Because of that, some part of us thinks the young woman who became a multi-millionaire because she happened to be working as a temporary secretary for YouTube when they were purchased by Google deserved the money. We say, “How tragic,” when we hear of a fellow who was hit by a falling piece of glass and killed as he walked on the sidewalk beneath a skyscraper in Chicago—but some part of us thinks he must have deserved to die.
This mindset is very difficult to overcome. We reinforce it daily in so many ways, and we apply it so readily.
“Why did that ball slice?” is a cause-and-effect question. We want to know the cause and change it so that we can change the effect. We get so adept at this that we think of an effect we want (get to heaven) and we try to find activities and lifestyles and rules that will, in some combination and applied with diligence, result in that effect.
We schedule a daily quiet time. We sign up for a “read the Bible in a year” plan. We go to church regularly, and even give a little something.
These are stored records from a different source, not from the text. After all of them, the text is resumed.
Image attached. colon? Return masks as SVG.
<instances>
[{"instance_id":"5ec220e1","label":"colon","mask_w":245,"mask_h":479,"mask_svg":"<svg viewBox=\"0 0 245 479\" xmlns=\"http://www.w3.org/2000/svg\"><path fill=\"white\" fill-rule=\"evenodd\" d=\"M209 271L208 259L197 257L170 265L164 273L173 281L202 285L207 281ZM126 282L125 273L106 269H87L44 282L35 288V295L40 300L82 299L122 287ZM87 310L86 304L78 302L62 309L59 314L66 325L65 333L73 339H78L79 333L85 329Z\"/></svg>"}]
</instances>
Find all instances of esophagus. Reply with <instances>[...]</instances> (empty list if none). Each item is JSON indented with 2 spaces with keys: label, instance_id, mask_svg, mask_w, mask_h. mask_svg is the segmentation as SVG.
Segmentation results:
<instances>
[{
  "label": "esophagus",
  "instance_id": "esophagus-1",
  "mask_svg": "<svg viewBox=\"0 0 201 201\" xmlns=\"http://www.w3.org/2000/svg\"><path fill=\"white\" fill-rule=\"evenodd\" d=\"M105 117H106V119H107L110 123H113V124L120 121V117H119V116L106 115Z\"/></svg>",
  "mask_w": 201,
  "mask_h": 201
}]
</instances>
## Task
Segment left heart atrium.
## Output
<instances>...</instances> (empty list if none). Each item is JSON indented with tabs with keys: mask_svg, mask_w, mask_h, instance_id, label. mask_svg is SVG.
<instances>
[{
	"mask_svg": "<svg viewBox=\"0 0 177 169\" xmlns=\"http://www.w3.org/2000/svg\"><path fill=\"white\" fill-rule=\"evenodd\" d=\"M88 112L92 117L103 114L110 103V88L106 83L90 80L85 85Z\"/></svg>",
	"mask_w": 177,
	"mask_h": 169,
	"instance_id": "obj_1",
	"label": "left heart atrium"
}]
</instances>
We keep the rules as best we can, and we admit openly that we are Christians.
All of those things are fine, but unless they emanate from the heart, they are merely mechanics.
Someone will say that we start with mechanics in a golf swing—grip, stance, etc.—and then move to the positions of the swing. Once those become “second nature” through a lot of practice, we begin to play by feel. I wonder if we wouldn’t be better off the other way around.
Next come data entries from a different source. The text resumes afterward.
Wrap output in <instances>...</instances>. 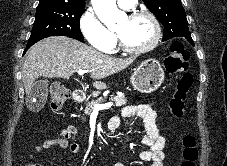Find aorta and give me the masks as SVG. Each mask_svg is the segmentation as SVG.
I'll return each instance as SVG.
<instances>
[{
    "label": "aorta",
    "mask_w": 227,
    "mask_h": 166,
    "mask_svg": "<svg viewBox=\"0 0 227 166\" xmlns=\"http://www.w3.org/2000/svg\"><path fill=\"white\" fill-rule=\"evenodd\" d=\"M91 2L100 21L108 27L127 18L126 13L117 8L116 0H91Z\"/></svg>",
    "instance_id": "aorta-1"
}]
</instances>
I am in favor of thinking on a golf course, but only well before I hit a shot, not while I am hitting it.
Likewise, I am in favor of using my mind in Christianity, of having understanding, and of being able to defend the faith.
From time to time my grandniece and I hit golf balls together. She’s eight now, and with good hand-eye coordination she takes a mighty swing and almost always hits the ball. The only “instruction” I’ve given her is to put her right hand below her left hand on the handle, and that is all I will tell her until she asks for more. Otherwise she just watches me swing, copies that the best she can, and she loves it.
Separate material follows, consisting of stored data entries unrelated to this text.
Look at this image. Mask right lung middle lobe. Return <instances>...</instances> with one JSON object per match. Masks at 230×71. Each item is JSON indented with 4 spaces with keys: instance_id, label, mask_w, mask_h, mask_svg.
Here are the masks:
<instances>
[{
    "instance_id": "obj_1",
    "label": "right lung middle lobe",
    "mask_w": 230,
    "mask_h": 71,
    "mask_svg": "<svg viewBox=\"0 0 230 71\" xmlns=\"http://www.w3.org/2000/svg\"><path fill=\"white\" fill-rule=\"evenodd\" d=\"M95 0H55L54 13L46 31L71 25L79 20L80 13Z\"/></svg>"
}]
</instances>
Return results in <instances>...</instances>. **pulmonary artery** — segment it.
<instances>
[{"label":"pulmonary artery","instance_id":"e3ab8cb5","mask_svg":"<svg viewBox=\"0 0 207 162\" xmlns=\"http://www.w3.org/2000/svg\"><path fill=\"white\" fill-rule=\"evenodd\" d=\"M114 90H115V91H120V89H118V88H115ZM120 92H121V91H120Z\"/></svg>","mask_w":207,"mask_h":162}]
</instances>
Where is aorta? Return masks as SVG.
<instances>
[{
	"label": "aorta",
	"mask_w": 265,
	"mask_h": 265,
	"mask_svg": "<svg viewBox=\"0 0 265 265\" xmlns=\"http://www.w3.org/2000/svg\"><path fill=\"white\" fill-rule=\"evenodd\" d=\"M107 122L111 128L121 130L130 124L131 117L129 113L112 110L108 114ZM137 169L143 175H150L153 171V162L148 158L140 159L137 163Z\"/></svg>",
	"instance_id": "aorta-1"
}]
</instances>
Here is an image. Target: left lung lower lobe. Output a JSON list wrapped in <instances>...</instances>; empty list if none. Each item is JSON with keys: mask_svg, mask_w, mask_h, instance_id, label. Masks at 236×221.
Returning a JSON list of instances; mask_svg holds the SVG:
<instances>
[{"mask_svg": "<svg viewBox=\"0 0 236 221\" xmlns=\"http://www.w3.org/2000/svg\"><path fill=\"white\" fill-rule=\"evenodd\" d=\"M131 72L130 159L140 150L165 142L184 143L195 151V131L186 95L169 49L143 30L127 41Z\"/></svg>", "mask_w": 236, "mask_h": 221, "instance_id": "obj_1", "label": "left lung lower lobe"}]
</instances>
What would it look like if we “taught” Christianity that way? It starts with a love for Jesus, after all, so there it is in the heart. Why can’t we let it grow there instead of transplanting it to the head and then trying to push it back into the heart? Perhaps we should be asking, “How do you live your life if you truly love Jesus?” rather than stating, “This is how Christians live.”
I am in favor of thinking on a golf course, but only well before I hit a shot, not while I am hitting it. Likewise, I am in favor of using my mind in Christianity, of having understanding, and of being able to defend the faith (see 2 Timothy 4:1-4).
Isaiah 1:17 says, “Learn to do good; seek justice, reprove the ruthless, defend the orphan, plead for the widow.” Those words speak of using our minds well, and use them we must. But let our minds be guided by love, and let our love be guided by God’s word residing in our heart.
As brilliant as Paul was, and he was brilliant, he wrote this to the church in Corinth: “And when I came to you, brethren, I did not come with superiority of speech or of wisdom, proclaiming to you the tes- timony of God. For I determined to know nothing among you except Jesus Christ, and Him crucified” (1 Corinthians 2:1-2).
I don’t want to abandon my mind in following my Lord, and I don’t want you to abandon yours in your discipleship or on the golf course. But I do want us all to follow Jesus from the heart. The preacher was right when he said that our hearts are where God’s word should reside. That should inform every part of our lives, from how we interact with others to how we communicate with God.
That’s my plan, and I’m excited about it. Even if it means that, every once in a while, I think about golf in church.